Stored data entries
※ ※ ※
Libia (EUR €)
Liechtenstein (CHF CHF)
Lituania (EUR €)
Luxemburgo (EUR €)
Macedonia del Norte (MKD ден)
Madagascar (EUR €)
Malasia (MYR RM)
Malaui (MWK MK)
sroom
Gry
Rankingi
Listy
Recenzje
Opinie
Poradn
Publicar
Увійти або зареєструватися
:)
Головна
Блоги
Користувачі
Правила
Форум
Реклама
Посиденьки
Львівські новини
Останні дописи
※ ※ ※
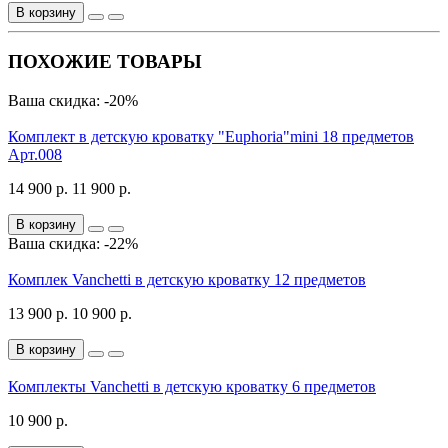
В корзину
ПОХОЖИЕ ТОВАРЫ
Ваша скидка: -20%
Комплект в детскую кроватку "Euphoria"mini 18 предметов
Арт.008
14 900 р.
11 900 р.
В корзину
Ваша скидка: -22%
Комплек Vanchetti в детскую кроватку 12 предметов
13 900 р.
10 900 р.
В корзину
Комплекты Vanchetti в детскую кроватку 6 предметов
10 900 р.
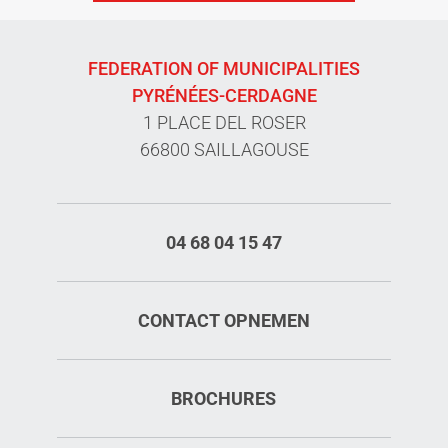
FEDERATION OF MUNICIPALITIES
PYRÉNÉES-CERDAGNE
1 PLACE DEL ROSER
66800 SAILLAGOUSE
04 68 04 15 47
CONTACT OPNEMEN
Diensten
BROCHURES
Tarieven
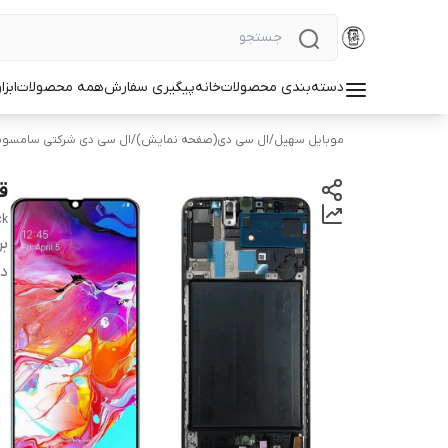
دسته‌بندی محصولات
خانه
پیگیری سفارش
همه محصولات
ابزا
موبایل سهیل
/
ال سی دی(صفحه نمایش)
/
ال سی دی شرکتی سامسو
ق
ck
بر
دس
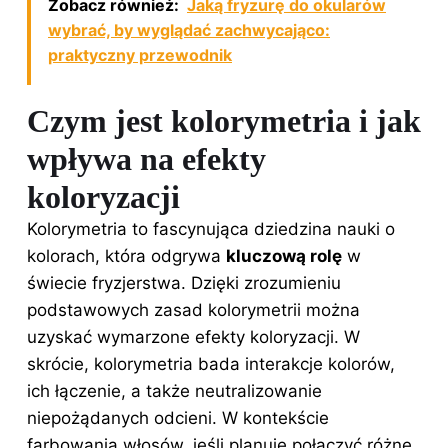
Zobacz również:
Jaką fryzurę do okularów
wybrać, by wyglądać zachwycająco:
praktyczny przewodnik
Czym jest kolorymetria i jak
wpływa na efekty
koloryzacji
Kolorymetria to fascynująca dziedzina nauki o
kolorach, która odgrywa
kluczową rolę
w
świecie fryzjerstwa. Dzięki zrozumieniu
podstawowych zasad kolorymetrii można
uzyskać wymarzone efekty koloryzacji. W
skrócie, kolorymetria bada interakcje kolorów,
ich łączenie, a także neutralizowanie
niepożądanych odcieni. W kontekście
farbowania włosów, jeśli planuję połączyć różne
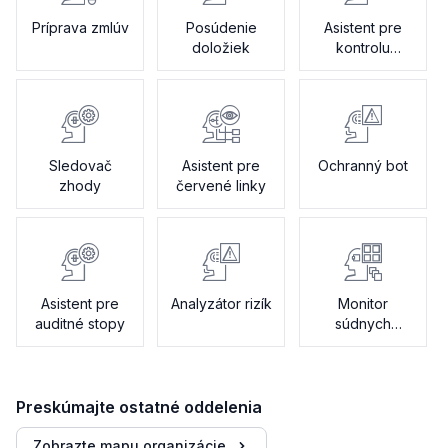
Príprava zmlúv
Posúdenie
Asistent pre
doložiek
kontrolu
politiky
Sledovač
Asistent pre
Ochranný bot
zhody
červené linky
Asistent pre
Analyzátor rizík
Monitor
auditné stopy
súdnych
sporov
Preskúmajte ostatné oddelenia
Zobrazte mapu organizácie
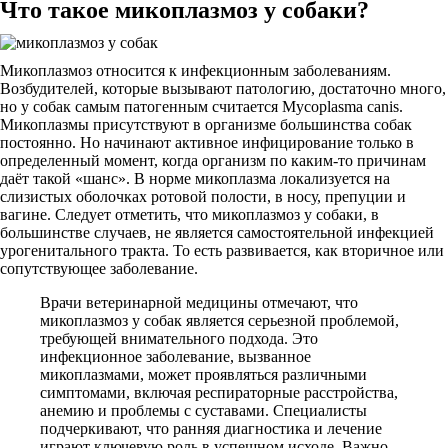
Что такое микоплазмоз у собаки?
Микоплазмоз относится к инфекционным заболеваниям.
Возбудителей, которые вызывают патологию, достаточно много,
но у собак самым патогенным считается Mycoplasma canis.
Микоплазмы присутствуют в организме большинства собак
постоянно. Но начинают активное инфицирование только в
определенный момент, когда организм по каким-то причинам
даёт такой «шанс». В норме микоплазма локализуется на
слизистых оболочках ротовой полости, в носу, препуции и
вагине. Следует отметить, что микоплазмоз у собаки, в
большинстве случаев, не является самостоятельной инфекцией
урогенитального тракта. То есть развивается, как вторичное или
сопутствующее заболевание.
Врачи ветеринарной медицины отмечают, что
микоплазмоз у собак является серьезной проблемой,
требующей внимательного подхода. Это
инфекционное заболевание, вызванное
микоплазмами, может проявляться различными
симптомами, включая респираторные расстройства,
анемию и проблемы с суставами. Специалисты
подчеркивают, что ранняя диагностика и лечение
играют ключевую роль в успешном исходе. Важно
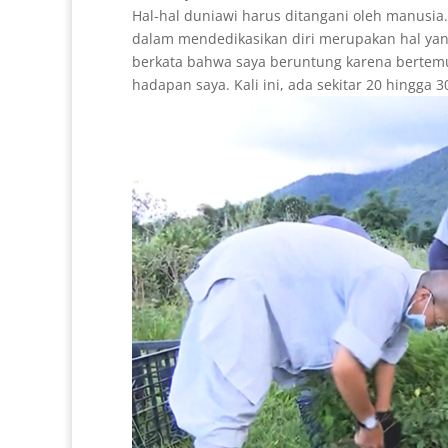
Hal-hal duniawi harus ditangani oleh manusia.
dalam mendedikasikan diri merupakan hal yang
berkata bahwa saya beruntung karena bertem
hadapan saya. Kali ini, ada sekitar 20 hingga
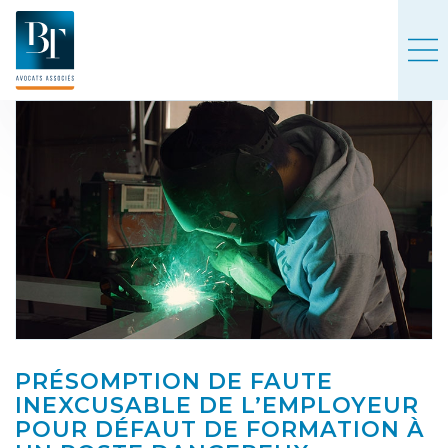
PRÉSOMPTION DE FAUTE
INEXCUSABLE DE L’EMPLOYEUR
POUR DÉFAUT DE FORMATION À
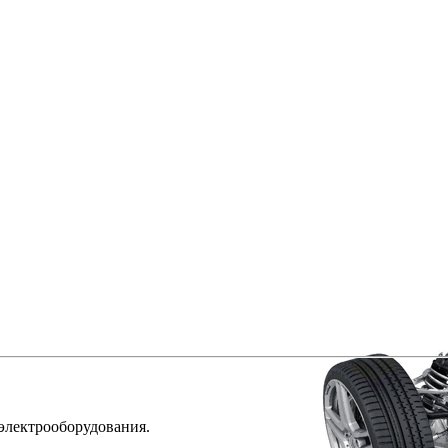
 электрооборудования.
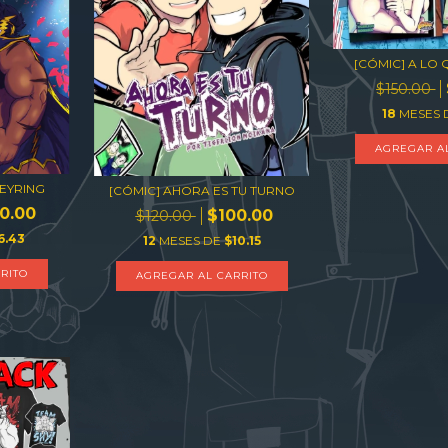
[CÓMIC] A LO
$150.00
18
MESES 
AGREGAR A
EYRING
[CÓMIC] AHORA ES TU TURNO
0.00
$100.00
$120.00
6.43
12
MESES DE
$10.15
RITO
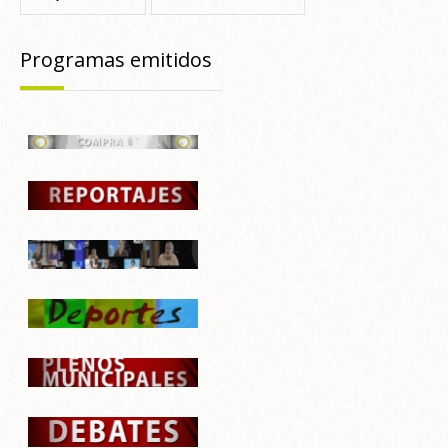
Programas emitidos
※ ※ ※
REQUIRED ACTION: Scan the lines above, and whenever one holds the string "является", copy it.

YOUR RESPONSE:
большинстве случаев, не является самостоятельной инфекцией
микоплазмоз у собак является серьезной проблемой,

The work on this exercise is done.